Süddeutsche Zeitung

Brasilien:Leichen von Vermissten in Amazonien gefunden

Ein britischer Journalist und ein brasilianischer Indigenen-Experte waren bei einer Recherche im Urwald verschwunden. Die Ermittlungen der Polizei gehen vor allem in eine Richtung.

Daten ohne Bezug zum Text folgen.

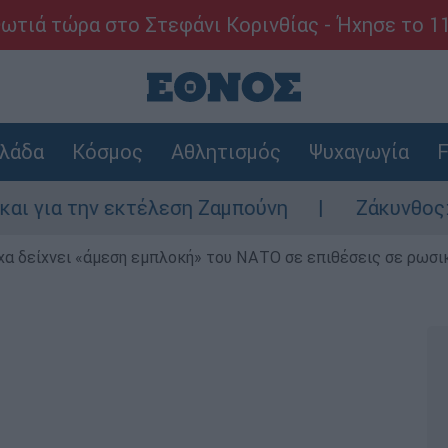
ωτιά τώρα στο Στεφάνι Κορινθίας - Ήχησε το 1
λάδα
Κόσμος
Αθλητισμός
Ψυχαγωγία
F
 εκτέλεση Ζαμπούνη
Ζάκυνθος: Τι απαντά 
α δείχνει «άμεση εμπλοκή» του ΝΑΤΟ σε επιθέσεις σε ρωσι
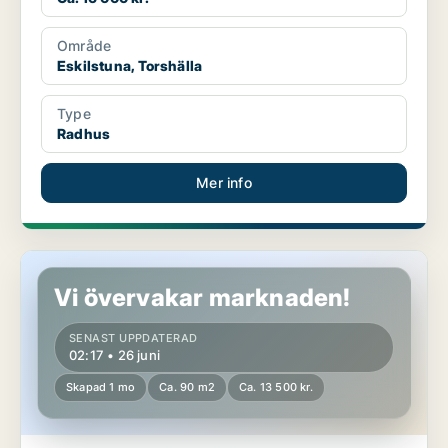
Område
Eskilstuna, Torshälla
Type
Radhus
Mer info
Radhus i Eskilstuna
Vi övervakar marknaden!
SENAST UPPDATERAD
02:17 • 26 juni
Skapad 1 mo
Ca. 90 m2
Ca. 13 500 kr.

Die brasilianische Bundespolizei hat die Leichen des britischen Journalisten Dom Phillips und des brasilianischen Indigenen-Experten Bruno Pereira im Amazonaswald gefunden. Zuvor hätten zwei Fischer gestanden, an dem Mord und dem Verscharren der Leichen beteiligt gewesen zu sein, berichteten örtliche Medien. Man habe die Leichen verbrannt und zerstückelt. Einer der beiden habe die Polizei zu den "menschlichen Überresten" geführt. Nach einem dritten Verdächtigen wird noch gesucht.

Phillips und Pereira waren am 5. Juni in der westbrasilianischen Amazonasregion nahe dem Indigenengebiet Vale do Javari verschwunden. "Auch wenn wir noch die endgültigen Bestätigungen abwarten, beendet dieser tragische Ausgang unsere Ängste und Qualen, nicht zu wissen, wo Dom und Bruno sind", schrieb Alessandra Sampaio, die Frau von Dom Philipps, in einer Mitteilung. "Jetzt können wir sie nach Hause bringen und mit Liebe verabschieden." Zudem beginne die Suche nach Gerechtigkeit.

In den vergangenen Tagen waren die Ermittler den beiden Fischern immer nähergekommen. Ende vergangener Woche wurden Blutspuren an einem Fischerboot gefunden; am Sonntag entdeckte die Polizei persönliche Gegenstände der Verschwundenen nahe dem Haus der Fischer, die Brüder sind. Indigene hatten berichtet, dass Phillips und Pereira die Brüder am Vortag ihres Verschwindens beim illegalen Fischfang am Rande des Indigenengebietes erwischt hätten. Pereira, der früher für die staatliche Indigenenbehörde Funai arbeitete, soll den Fischern gedroht haben, sie bei den Behörden anzuzeigen.

Die Indigenen-Vereinigung des Javari-Tals beklagte den "unschätzbaren Verlust" von "zwei Partnern". Es waren vor allem die Indigenen der Region gewesen, die die Suche nach den Vermissten von Anfang an vorangetrieben hatten. Das Javari-Tal ist mit einer Fläche etwas größer als Österreich und eines der größten indigenen Gebiete Brasiliens. Viele Menschen leben dort isoliert von der Außenwelt. Das Grenzgebiet zu Peru und Kolumbien ist durch illegale Goldsuche, Abholzung, Jagd und illegalen Fischfang sowie Drogenschmuggel zudem besonders konfliktreich.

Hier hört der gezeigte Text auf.